Proturan species which spend their lives near the soil surface generally produce one new generation of offspring each year; they also possess longer legs. Species living at deeper soil levels have shorter legs and tend to reproduce less seasonally. Some migratory proturan species move to deeper soil layers for the winter and ascend to shallower soil layers for the summer.

Proturans play a role in soil formation and composition by speeding decomposition, helping in the breakdown of leaf litter and recycling nutrients into the soil.

== Development ==
The nymph has 8 abdominal segments plus the telson; the number of abdominal segments increases through moulting until the full adult complement of 12 abdominal segments is achieved. Further moults may occur, but do not add additional body segments; it is still not known whether the adults continue to moult throughout their lives.

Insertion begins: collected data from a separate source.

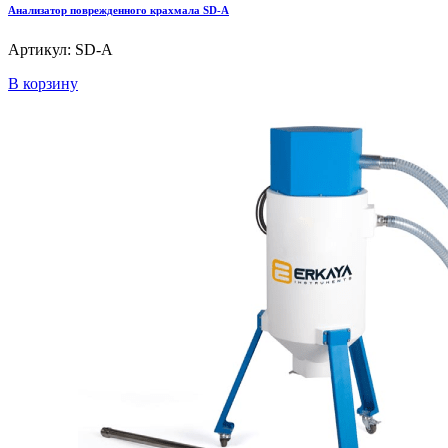
Анализатор поврежденного крахмала SD-A
Артикул: SD-A
В корзину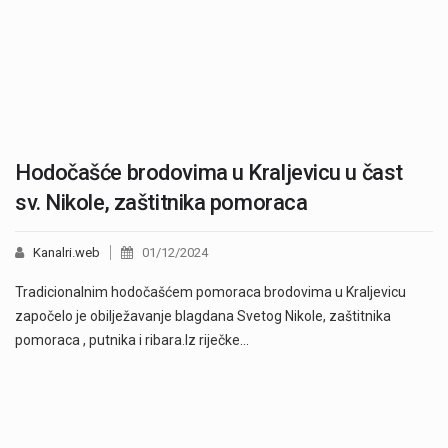
Hodočašće brodovima u Kraljevicu u čast
sv. Nikole, zaštitnika pomoraca
Kanalri.web
01/12/2024
Tradicionalnim hodočašćem pomoraca brodovima u Kraljevicu
započelo je obilježavanje blagdana Svetog Nikole, zaštitnika
pomoraca , putnika i ribara.Iz riječke…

Eggs have been observed in only a few species.

In most proturan families, five developmental stages follow the egg stage: the prenymph hatches from the egg and has only weakly developed mouthparts and 8 abdominal segments; nymph I follows and has fully developed mouthparts; nymph II has 9 abdominal segments; "maturus junior" has 11 abdominal segments, and moults into the sexually mature adult. Male individuals of the family Acerentomidae differ from this five-stage scheme, having an additional developmental stage, the preimago, which has partially developed genitalia and appears between the "maturus junior" and the adult stage.

== History ==
Proturans were first discovered in the early 20th century, when Filippo Silvestri and Antonio Berlese independently described the animals. The first species to be described was Acerentomon doderoi, published in 1907 by Silvestri, based on material found near Syracuse, New York.